A crucial concern with any recirculating dust collector is to ensure the system has adequately removed the dust to protect workers' health. To do so, several factors must be evaluated.
The first step is to ascertain the allowable indoor limit for the dust being captured. OSHA has set an indoor limit of 5 mg of nonspecific or nuisance dust (< 10 microns in size) per cubic meter of air. Toxic dusts, such as silica, carry an indoor limit of only 0.05 mg per cubic meter - 100 times stricter than the allowable threshold for nuisance dust.
While OSHA guidelines must be met, plants should follow the guidelines published by the American Conference of Governmenlal Industrial Hygienists (ACGlH). The guidelines in this manual are often just a little tighter than those OSHA has adopted, and by meeting these guidelines, the plant engineer can ensure regulatory compliance (see Table 1).
| Dust Type | TW, mg/m3 |
|---|---|
| Graphite, except fibers | 2 |
| Gypsum | 0.5 |
| Mica | 3 |
| Particles not otherwise classified | |
| Inhalable | 10 |
| Respirable | 3 |
| Silica - amorphous | |
| Diatomaceous earth (uncalcined) | |
| Inhalable | 10 |
| Respirable | 3 |
| Precipated silica | 10 |
| Silica, fume | 2 |
| Silica, fused | 0.1 |
| Silica, crystalline cristobalite | 0.05 |
| Quartz | 0.1 |
| Tridymite | 0.05 |
| Tripoli | 0.1 |
| Silicon | 10 |
| Talc, with no asbestos fibers | 2 |
| Zinc oxide | |
| Fume | 5 |
| Dust | 10 |
Table 1 - ACGIH recommended indoor air quality limits
Next, select a particulate removal system that meets IAQ requirements. Whatever brand or type of equipment is used, obtain a guarantee from the manufacturer for the maximum emissions rate (milligrams of dust per cubic meter of air) for the equipment over an 8-hr TWA.
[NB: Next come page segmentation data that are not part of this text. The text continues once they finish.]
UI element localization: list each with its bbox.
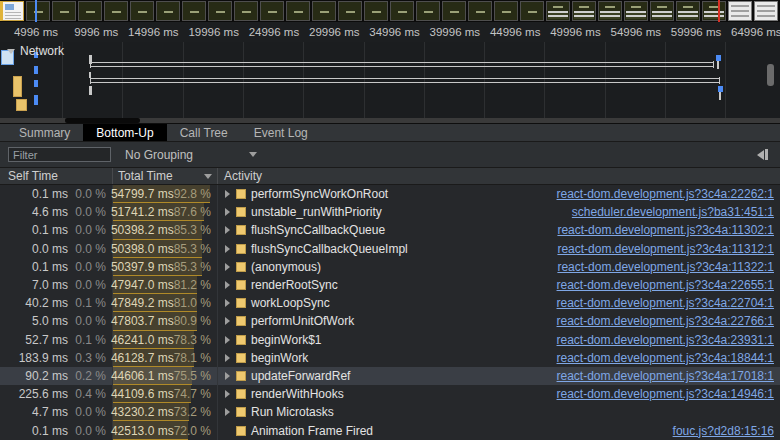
table-row[interactable]: 0.1 ms0.0 %50397.9 ms85.3 %(anonymous)re…: [0, 258, 780, 276]
filmstrip-frame[interactable]: [364, 1, 388, 21]
filmstrip-frame[interactable]: [520, 1, 544, 21]
source-location-link[interactable]: scheduler.development.js?ba31:451:1: [572, 205, 774, 219]
network-request-bar[interactable]: [16, 99, 27, 111]
table-row[interactable]: 4.6 ms0.0 %51741.2 ms87.6 %unstable_runW…: [0, 203, 780, 221]
source-location-link[interactable]: react-dom.development.js?3c4a:22655:1: [557, 278, 774, 292]
expand-arrow-icon[interactable]: [223, 245, 231, 253]
filmstrip-frame[interactable]: [416, 1, 440, 21]
table-row[interactable]: 90.2 ms0.2 %44606.1 ms75.5 %updateForwar…: [0, 367, 780, 385]
filmstrip-frame[interactable]: [130, 1, 154, 21]
network-request-whisker[interactable]: [90, 78, 720, 83]
network-request-bar[interactable]: [34, 80, 38, 87]
expand-arrow-icon[interactable]: [223, 317, 231, 325]
timeline-ruler[interactable]: 4996 ms9996 ms14996 ms19996 ms24996 ms29…: [0, 22, 780, 42]
source-location-link[interactable]: react-dom.development.js?3c4a:11322:1: [557, 260, 774, 274]
network-scrollbar[interactable]: [767, 64, 774, 86]
network-request-bar[interactable]: [717, 61, 719, 69]
table-row[interactable]: 0.1 ms0.0 %42513.0 ms72.0 %Animation Fra…: [0, 421, 780, 439]
filmstrip-frame[interactable]: [442, 1, 466, 21]
expand-arrow-icon[interactable]: [223, 390, 231, 398]
filmstrip-frame[interactable]: [728, 1, 752, 21]
filmstrip-frame[interactable]: [676, 1, 700, 21]
filmstrip-frame[interactable]: [260, 1, 284, 21]
grouping-select[interactable]: No Grouping: [125, 148, 257, 162]
source-location-link[interactable]: react-dom.development.js?3c4a:22262:1: [557, 187, 774, 201]
tab-call-tree[interactable]: Call Tree: [167, 124, 241, 141]
column-header-activity[interactable]: Activity: [218, 168, 780, 184]
filmstrip-frame[interactable]: [0, 1, 24, 21]
filmstrip-frame[interactable]: [208, 1, 232, 21]
filmstrip-frame[interactable]: [390, 1, 414, 21]
tab-bottom-up[interactable]: Bottom-Up: [83, 124, 166, 141]
self-time-percent: 0.0 %: [68, 205, 112, 219]
filmstrip-frame[interactable]: [52, 1, 76, 21]
filmstrip-frame[interactable]: [26, 1, 50, 21]
filmstrip-frame[interactable]: [468, 1, 492, 21]
network-track-header[interactable]: Network: [7, 44, 64, 58]
table-row[interactable]: 0.1 ms0.0 %54799.7 ms92.8 %performSyncWo…: [0, 185, 780, 203]
tab-summary[interactable]: Summary: [6, 124, 83, 141]
expand-arrow-icon[interactable]: [223, 226, 231, 234]
show-sidebar-button[interactable]: [757, 149, 768, 160]
expand-arrow-icon[interactable]: [223, 372, 231, 380]
filmstrip-frame[interactable]: [754, 1, 778, 21]
expand-arrow-icon[interactable]: [223, 354, 231, 362]
table-row[interactable]: 183.9 ms0.3 %46128.7 ms78.1 %beginWorkre…: [0, 349, 780, 367]
source-location-link[interactable]: fouc.js?d2d8:15:16: [673, 424, 774, 438]
filmstrip-frame[interactable]: [624, 1, 648, 21]
self-time-percent: 0.0 %: [68, 260, 112, 274]
expand-arrow-icon[interactable]: [223, 281, 231, 289]
filmstrip-frame[interactable]: [104, 1, 128, 21]
collapse-triangle-icon[interactable]: [7, 49, 15, 54]
filmstrip-frame[interactable]: [494, 1, 518, 21]
network-request-bar[interactable]: [13, 76, 22, 97]
source-location-link[interactable]: react-dom.development.js?3c4a:11312:1: [557, 242, 774, 256]
filmstrip-frame[interactable]: [156, 1, 180, 21]
filmstrip-frame[interactable]: [546, 1, 570, 21]
filmstrip-frame[interactable]: [650, 1, 674, 21]
filmstrip-frame[interactable]: [312, 1, 336, 21]
filmstrip-frame[interactable]: [338, 1, 362, 21]
network-request-whisker[interactable]: [90, 62, 714, 67]
source-location-link[interactable]: react-dom.development.js?3c4a:22704:1: [557, 296, 774, 310]
network-track[interactable]: Network: [0, 42, 780, 118]
filmstrip-frame[interactable]: [286, 1, 310, 21]
filmstrip-frame[interactable]: [182, 1, 206, 21]
table-row[interactable]: 5.0 ms0.0 %47803.7 ms80.9 %performUnitOf…: [0, 312, 780, 330]
column-header-total-time[interactable]: Total Time: [113, 168, 218, 184]
table-row[interactable]: 0.0 ms0.0 %50398.0 ms85.3 %flushSyncCall…: [0, 240, 780, 258]
table-row[interactable]: 52.7 ms0.1 %46241.0 ms78.3 %beginWork$1r…: [0, 331, 780, 349]
tab-event-log[interactable]: Event Log: [241, 124, 321, 141]
expand-arrow-icon[interactable]: [223, 263, 231, 271]
expand-arrow-icon[interactable]: [223, 336, 231, 344]
column-header-self-time[interactable]: Self Time: [0, 168, 113, 184]
network-request-bar[interactable]: [719, 92, 721, 100]
network-request-bar[interactable]: [34, 66, 38, 74]
source-location-link[interactable]: react-dom.development.js?3c4a:14946:1: [557, 387, 774, 401]
table-row[interactable]: 40.2 ms0.1 %47849.2 ms81.0 %workLoopSync…: [0, 294, 780, 312]
expand-arrow-icon[interactable]: [223, 190, 231, 198]
network-request-bar[interactable]: [34, 95, 38, 105]
filmstrip-frame[interactable]: [572, 1, 596, 21]
table-row[interactable]: 4.7 ms0.0 %43230.2 ms73.2 %Run Microtask…: [0, 403, 780, 421]
filmstrip-frame[interactable]: [234, 1, 258, 21]
activity-cell: performUnitOfWorkreact-dom.development.j…: [218, 312, 780, 330]
total-time-ms: 47849.2 ms: [111, 296, 174, 310]
source-location-link[interactable]: react-dom.development.js?3c4a:17018:1: [557, 369, 774, 383]
filmstrip-frame[interactable]: [702, 1, 726, 21]
network-request-bar[interactable]: [89, 86, 92, 95]
filmstrip-track[interactable]: [0, 0, 780, 22]
expand-arrow-icon[interactable]: [223, 408, 231, 416]
expand-arrow-icon[interactable]: [223, 299, 231, 307]
source-location-link[interactable]: react-dom.development.js?3c4a:11302:1: [557, 223, 774, 237]
source-location-link[interactable]: react-dom.development.js?3c4a:22766:1: [557, 314, 774, 328]
source-location-link[interactable]: react-dom.development.js?3c4a:23931:1: [557, 333, 774, 347]
table-row[interactable]: 7.0 ms0.0 %47947.0 ms81.2 %renderRootSyn…: [0, 276, 780, 294]
filmstrip-frame[interactable]: [598, 1, 622, 21]
filmstrip-frame[interactable]: [78, 1, 102, 21]
table-row[interactable]: 225.6 ms0.4 %44109.6 ms74.7 %renderWithH…: [0, 385, 780, 403]
source-location-link[interactable]: react-dom.development.js?3c4a:18844:1: [557, 351, 774, 365]
table-row[interactable]: 0.1 ms0.0 %50398.2 ms85.3 %flushSyncCall…: [0, 221, 780, 239]
expand-arrow-icon[interactable]: [223, 208, 231, 216]
filter-input[interactable]: [8, 147, 111, 162]
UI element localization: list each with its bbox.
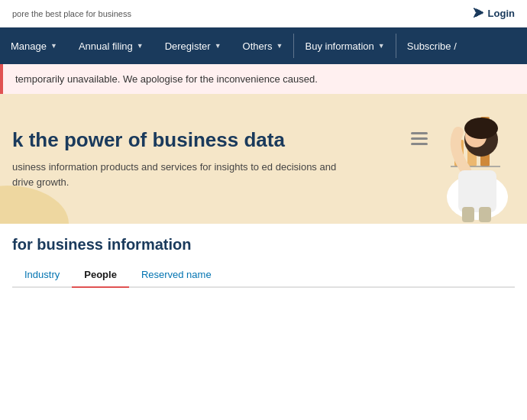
nav-label-annual-filing: Annual filing (79, 40, 133, 52)
nav-item-annual-filing[interactable]: Annual filing ▼ (68, 27, 154, 64)
nav-label-deregister: Deregister (165, 40, 211, 52)
person-illustration (405, 94, 527, 224)
nav-item-others[interactable]: Others ▼ (232, 27, 294, 64)
tab-people[interactable]: People (72, 263, 129, 288)
svg-rect-11 (479, 207, 491, 222)
chevron-down-icon: ▼ (137, 42, 144, 50)
tagline: pore the best place for business (12, 9, 131, 18)
chevron-down-icon: ▼ (50, 42, 57, 50)
nav-item-deregister[interactable]: Deregister ▼ (154, 27, 232, 64)
nav-item-subscribe[interactable]: Subscribe / (396, 27, 467, 64)
browse-tabs: Industry People Reserved name (12, 263, 515, 288)
hero-section: k the power of business data usiness inf… (0, 94, 527, 224)
hero-title: k the power of business data (12, 128, 351, 152)
nav-label-manage: Manage (11, 40, 47, 52)
alert-text: temporarily unavailable. We apologise fo… (15, 73, 318, 85)
hero-subtitle: usiness information products and service… (12, 160, 351, 189)
login-button[interactable]: ⮞ Login (473, 7, 515, 20)
login-label: Login (488, 8, 515, 19)
svg-rect-9 (458, 170, 496, 212)
chevron-down-icon: ▼ (378, 42, 385, 50)
chevron-down-icon: ▼ (215, 42, 221, 50)
browse-section: for business information Industry People… (0, 224, 527, 288)
tab-reserved-name[interactable]: Reserved name (129, 263, 224, 288)
nav-label-others: Others (243, 40, 273, 52)
chevron-down-icon: ▼ (276, 42, 283, 50)
nav-label-subscribe: Subscribe / (407, 40, 457, 52)
login-icon: ⮞ (473, 7, 484, 20)
main-nav: Manage ▼ Annual filing ▼ Deregister ▼ Ot… (0, 27, 527, 64)
hero-content: k the power of business data usiness inf… (0, 113, 367, 205)
nav-label-buy-information: Buy information (305, 40, 373, 52)
svg-point-8 (464, 118, 498, 139)
alert-banner: temporarily unavailable. We apologise fo… (0, 64, 527, 94)
svg-rect-10 (462, 207, 474, 222)
top-bar: pore the best place for business ⮞ Login (0, 0, 527, 27)
nav-item-manage[interactable]: Manage ▼ (0, 27, 68, 64)
browse-title: for business information (12, 236, 515, 254)
nav-item-buy-information[interactable]: Buy information ▼ (294, 27, 395, 64)
tab-industry[interactable]: Industry (12, 263, 72, 288)
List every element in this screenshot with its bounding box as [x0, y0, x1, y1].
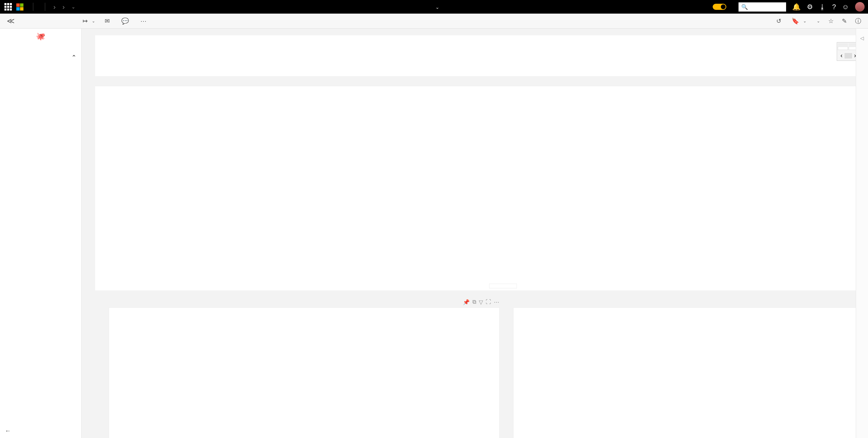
- chevron-down-icon: ⌄: [803, 19, 806, 23]
- punch-card-visual[interactable]: [95, 86, 868, 290]
- sidebar-group[interactable]: ⌃: [0, 51, 81, 64]
- subscribe-button[interactable]: ✉: [105, 17, 112, 25]
- focus-icon[interactable]: ⛶: [486, 299, 491, 305]
- chevron-down-icon[interactable]: ⌄: [71, 4, 75, 10]
- report-canvas: ‹ › 📌 ⧉ ▽ ⛶: [82, 29, 868, 438]
- bookmarks-button[interactable]: 🔖⌄: [792, 17, 806, 25]
- punch-card-plot: [156, 93, 868, 263]
- notifications-icon[interactable]: 🔔: [792, 3, 801, 11]
- microsoft-logo: [16, 3, 25, 11]
- export-button[interactable]: ↦⌄: [83, 17, 95, 25]
- app-header: › › ⌄ ⌄ 🔍 🔔 ⚙ ⭳ ? ☺: [0, 0, 868, 14]
- export-icon: ↦: [83, 17, 88, 25]
- chevron-right-icon: ›: [53, 3, 56, 11]
- title-card: ‹ ›: [95, 35, 868, 76]
- favorite-icon[interactable]: ☆: [828, 17, 834, 25]
- go-back-button[interactable]: ←: [5, 427, 16, 435]
- feedback-icon[interactable]: ☺: [842, 3, 849, 11]
- chevron-up-icon: ⌃: [71, 54, 76, 61]
- chevron-down-icon: ⌄: [92, 19, 95, 23]
- mail-icon: ✉: [105, 17, 110, 25]
- x-axis-label: [489, 284, 517, 288]
- chevron-down-icon: ⌄: [817, 19, 820, 23]
- breadcrumb: › › ⌄: [50, 3, 75, 11]
- user-avatar[interactable]: [855, 2, 865, 12]
- search-icon: 🔍: [741, 4, 748, 10]
- github-icon: 🐙: [0, 32, 81, 41]
- collapse-nav-icon[interactable]: ≪: [7, 17, 15, 26]
- download-icon[interactable]: ⭳: [819, 3, 826, 11]
- chevron-right-icon: ›: [63, 3, 65, 11]
- chevron-down-icon[interactable]: ⌄: [435, 4, 439, 10]
- expand-icon: ◁: [860, 35, 864, 41]
- header-center-status: ⌄: [429, 3, 439, 11]
- repo-value: [838, 47, 848, 50]
- info-icon[interactable]: ⓘ: [855, 17, 861, 25]
- commits-by-day-visual[interactable]: 📌 ⧉ ▽ ⛶ ⋯: [109, 307, 500, 438]
- comments-button[interactable]: 💬: [121, 17, 131, 25]
- comment-icon: 💬: [121, 17, 129, 25]
- visual-toolbar: 📌 ⧉ ▽ ⛶ ⋯: [463, 299, 499, 305]
- more-icon[interactable]: ⋯: [494, 299, 499, 305]
- edit-icon[interactable]: ✎: [842, 17, 847, 25]
- report-toolbar: ≪ ↦⌄ ✉ 💬 ⋯ ↺ 🔖⌄ ⌄ ☆ ✎ ⓘ: [0, 14, 868, 29]
- search-input[interactable]: 🔍: [739, 2, 786, 12]
- new-look-toggle[interactable]: [713, 4, 726, 10]
- sidebar-root[interactable]: [0, 46, 81, 51]
- more-icon[interactable]: ⋯: [140, 17, 146, 25]
- workspace-title: [0, 42, 81, 46]
- view-button[interactable]: ⌄: [815, 19, 820, 23]
- hour-bar-plot: [524, 320, 868, 438]
- filters-pane-collapsed[interactable]: ◁: [856, 29, 868, 438]
- page-nav-sidebar: 🐙 ⌃ ←: [0, 29, 82, 438]
- commits-by-hour-visual[interactable]: [513, 307, 868, 438]
- settings-icon[interactable]: ⚙: [807, 3, 813, 11]
- repo-header: [838, 43, 848, 46]
- copy-icon[interactable]: ⧉: [472, 299, 476, 305]
- app-launcher-icon[interactable]: [3, 2, 13, 12]
- bookmark-icon: 🔖: [792, 17, 799, 25]
- reset-button[interactable]: ↺: [776, 17, 783, 25]
- reset-icon: ↺: [776, 17, 781, 25]
- pin-icon[interactable]: 📌: [463, 299, 470, 305]
- prev-page-icon[interactable]: ‹: [840, 52, 843, 59]
- filter-icon[interactable]: ▽: [479, 299, 483, 305]
- scroll-track[interactable]: [845, 53, 852, 58]
- help-icon[interactable]: ?: [832, 3, 836, 11]
- back-arrow-icon: ←: [5, 427, 11, 435]
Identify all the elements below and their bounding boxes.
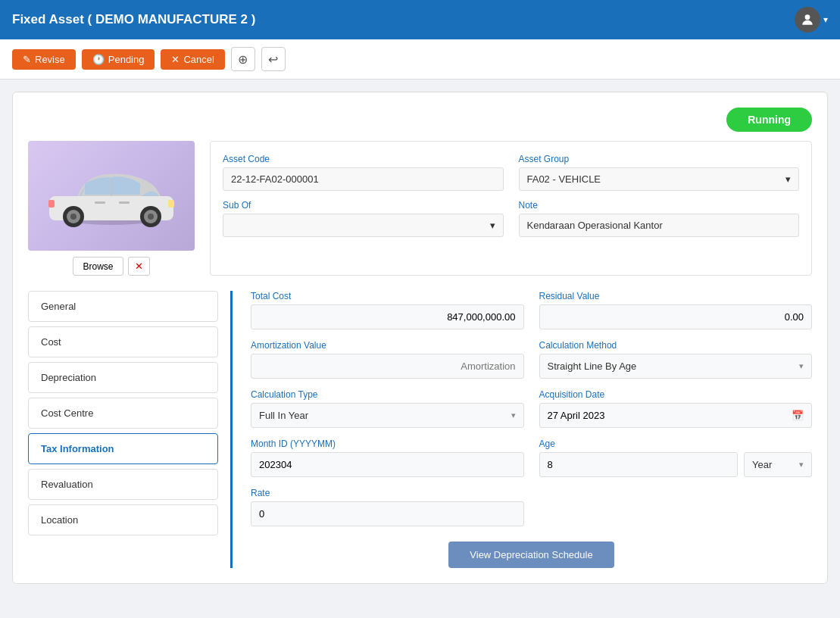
residual-value-group: Residual Value — [539, 291, 813, 329]
form-row-5: Rate — [251, 488, 812, 526]
plus-icon: ⊕ — [238, 52, 248, 67]
remove-image-button[interactable]: ✕ — [128, 257, 150, 276]
add-button[interactable]: ⊕ — [231, 47, 255, 71]
note-label: Note — [519, 200, 800, 211]
asset-code-label: Asset Code — [223, 154, 504, 164]
svg-rect-12 — [95, 201, 105, 204]
age-row: Year ▾ — [539, 452, 813, 477]
top-section: Browse ✕ Asset Code Asset Group FA02 - V… — [28, 141, 812, 276]
asset-code-input[interactable] — [223, 167, 504, 191]
age-group: Age Year ▾ — [539, 439, 813, 477]
sidebar-item-revaluation[interactable]: Revaluation — [28, 469, 218, 500]
sub-of-select[interactable]: ▾ — [223, 214, 504, 237]
main-content: Running — [0, 80, 840, 596]
age-unit-value: Year — [752, 459, 772, 470]
asset-group-select[interactable]: FA02 - VEHICLE ▾ — [519, 167, 800, 191]
form-row-1: Total Cost Residual Value — [251, 291, 812, 329]
chevron-down-icon: ▾ — [511, 410, 516, 420]
undo-button[interactable]: ↩ — [261, 47, 286, 71]
calendar-icon[interactable]: 📅 — [784, 404, 811, 427]
calculation-method-label: Calculation Method — [539, 340, 813, 351]
sub-of-group: Sub Of ▾ — [223, 200, 504, 237]
acquisition-date-field[interactable]: 📅 — [539, 403, 813, 428]
revise-icon: ✎ — [23, 54, 31, 65]
depreciation-form: Total Cost Residual Value Amortization V… — [233, 291, 812, 568]
svg-rect-11 — [48, 200, 55, 208]
sub-of-label: Sub Of — [223, 200, 504, 211]
svg-rect-13 — [119, 201, 130, 204]
image-buttons: Browse ✕ — [73, 257, 149, 276]
age-unit-select[interactable]: Year ▾ — [744, 452, 812, 477]
avatar — [795, 7, 820, 33]
month-id-group: Month ID (YYYYMM) — [251, 439, 524, 477]
form-row-2: Amortization Value Calculation Method St… — [251, 340, 812, 379]
sidebar-item-depreciation[interactable]: Depreciation — [28, 362, 218, 393]
page-title: Fixed Asset ( DEMO MANUFACTURE 2 ) — [12, 12, 255, 27]
rate-input[interactable] — [251, 501, 524, 526]
asset-group-value: FA02 - VEHICLE — [527, 173, 601, 185]
chevron-down-icon: ▾ — [799, 460, 804, 470]
age-input[interactable] — [539, 452, 739, 477]
chevron-down-icon: ▾ — [823, 14, 828, 25]
form-row-4: Month ID (YYYYMM) Age Year ▾ — [251, 439, 812, 477]
asset-image — [28, 141, 195, 251]
total-cost-label: Total Cost — [251, 291, 524, 301]
asset-image-area: Browse ✕ — [28, 141, 195, 276]
asset-group-label: Asset Group — [519, 154, 800, 164]
sidebar-item-cost-centre[interactable]: Cost Centre — [28, 398, 218, 429]
toolbar: ✎ Revise 🕐 Pending ✕ Cancel ⊕ ↩ — [0, 39, 840, 80]
revise-button[interactable]: ✎ Revise — [12, 49, 76, 70]
cancel-icon: ✕ — [171, 54, 180, 65]
rate-group: Rate — [251, 488, 524, 526]
clock-icon: 🕐 — [92, 54, 105, 65]
status-row: Running — [28, 108, 812, 132]
rate-label: Rate — [251, 488, 524, 498]
calculation-type-label: Calculation Type — [251, 389, 524, 400]
sidebar: General Cost Depreciation Cost Centre Ta… — [28, 291, 233, 568]
status-badge: Running — [726, 108, 812, 132]
body-section: General Cost Depreciation Cost Centre Ta… — [28, 291, 812, 568]
empty-group — [539, 488, 813, 526]
calculation-type-value: Full In Year — [259, 410, 308, 421]
sidebar-item-location[interactable]: Location — [28, 504, 218, 535]
note-group: Note — [519, 200, 800, 237]
browse-button[interactable]: Browse — [73, 257, 123, 276]
sidebar-item-general[interactable]: General — [28, 291, 218, 322]
svg-point-9 — [148, 214, 154, 220]
amortization-group: Amortization Value — [251, 340, 524, 379]
age-label: Age — [539, 439, 813, 449]
calculation-type-select[interactable]: Full In Year ▾ — [251, 403, 524, 428]
residual-value-input[interactable] — [539, 304, 813, 329]
chevron-down-icon: ▾ — [785, 173, 791, 185]
total-cost-input[interactable] — [251, 304, 524, 329]
residual-value-label: Residual Value — [539, 291, 813, 301]
chevron-down-icon: ▾ — [490, 220, 495, 231]
calculation-method-value: Straight Line By Age — [548, 360, 637, 372]
calculation-method-select[interactable]: Straight Line By Age ▾ — [539, 354, 813, 379]
cancel-button[interactable]: ✕ Cancel — [161, 49, 224, 70]
svg-point-0 — [805, 14, 810, 20]
amortization-input[interactable] — [251, 354, 524, 379]
sidebar-item-tax-information[interactable]: Tax Information — [28, 433, 218, 464]
user-menu[interactable]: ▾ — [795, 7, 828, 33]
view-btn-row: View Depreciation Schedule — [251, 542, 812, 568]
undo-icon: ↩ — [268, 52, 278, 67]
asset-fields: Asset Code Asset Group FA02 - VEHICLE ▾ … — [210, 141, 812, 276]
acquisition-date-label: Acquisition Date — [539, 389, 813, 400]
acquisition-date-input[interactable] — [540, 404, 785, 427]
form-row-3: Calculation Type Full In Year ▾ Acquisit… — [251, 389, 812, 428]
asset-card: Running — [12, 92, 828, 584]
view-depreciation-schedule-button[interactable]: View Depreciation Schedule — [448, 542, 614, 568]
svg-rect-10 — [168, 200, 174, 208]
note-input[interactable] — [519, 214, 800, 237]
month-id-label: Month ID (YYYYMM) — [251, 439, 524, 449]
pending-button[interactable]: 🕐 Pending — [82, 49, 155, 70]
acquisition-date-group: Acquisition Date 📅 — [539, 389, 813, 428]
svg-point-6 — [70, 214, 77, 220]
amortization-label: Amortization Value — [251, 340, 524, 351]
month-id-input[interactable] — [251, 452, 524, 477]
asset-code-group: Asset Code — [223, 154, 504, 191]
asset-group-group: Asset Group FA02 - VEHICLE ▾ — [519, 154, 800, 191]
sidebar-item-cost[interactable]: Cost — [28, 326, 218, 357]
total-cost-group: Total Cost — [251, 291, 524, 329]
Do not accept efficiency stated as a percentage, even if the manufacturer states 99.99% efficiency. OSHA only cares that the quantified amount of dust in the air is below established limits. If the established limit is an average of 5 mg/cu m, the manufacturer must provide a guarantee of something less than that, preferably at least half of the limit.
In most cases, a high efficiency cartridge dust collector will be the system of choice. These systems can be designed to produce emissions well below OSHA limits, except with the most hazardous dusts.
Today's cartridge collectors can be used for a wider range of processes than in the past, thanks to the advent of new media, improved pleat spacing, and increased application knowledge.
Pulsejet baghouses often have barely acceptable emission performance. Recirculation directly off a baghouse is generally not recommended unless a very high efficiency media is used.
To determine the best collector design for a recirculating application, dust testing is strongly recommended, especially wherever toxic dusts are involved. A qualified test laboratory can perform a series of bench tests on a representative dust sample to determine its characteristics - which can influence collector design.
For example, a particle size analyzer reveals the particle size distribution of the dust, down to the submicron range. This information can be very helpful in detetmining the filtration efficiency needed to meet indoor emission standards.
Additional tests can provide a visual analysis of the dust, determine its specific gravity, identify moisture content, absorbency, abrasiveness, and other characteristics. These properties aid the engineer in selecting filter media, hardware, and other components based on scientific analysis rather than guesswork.
Figure 1 - A full-scale dust testing apparatus can be brought onsite to test actual conditions.
In some cases. after bench testing is completed, full-scale testing, using one or more actual dust collectors. may be needed (Fig. 1). Full-scale testing is sometimes used to predict the behavior of an unusual or difficult dust. It can help ensure compliance with strict emission standards for processes that generate toxic dust and fumes - for example, the cutting or welding of galvanized material.
Tests can be run using either real-time or accelerated testing that simulates actual operating conditions.
Many performance variables can be evaluated in this manner - including different media types, filter configurations, air-to-cloth ratios, temperatures, airflows and dust loading conditions. Plant engineers may view the testing and make changes in a "what if" context to evaluate the impact of different variables.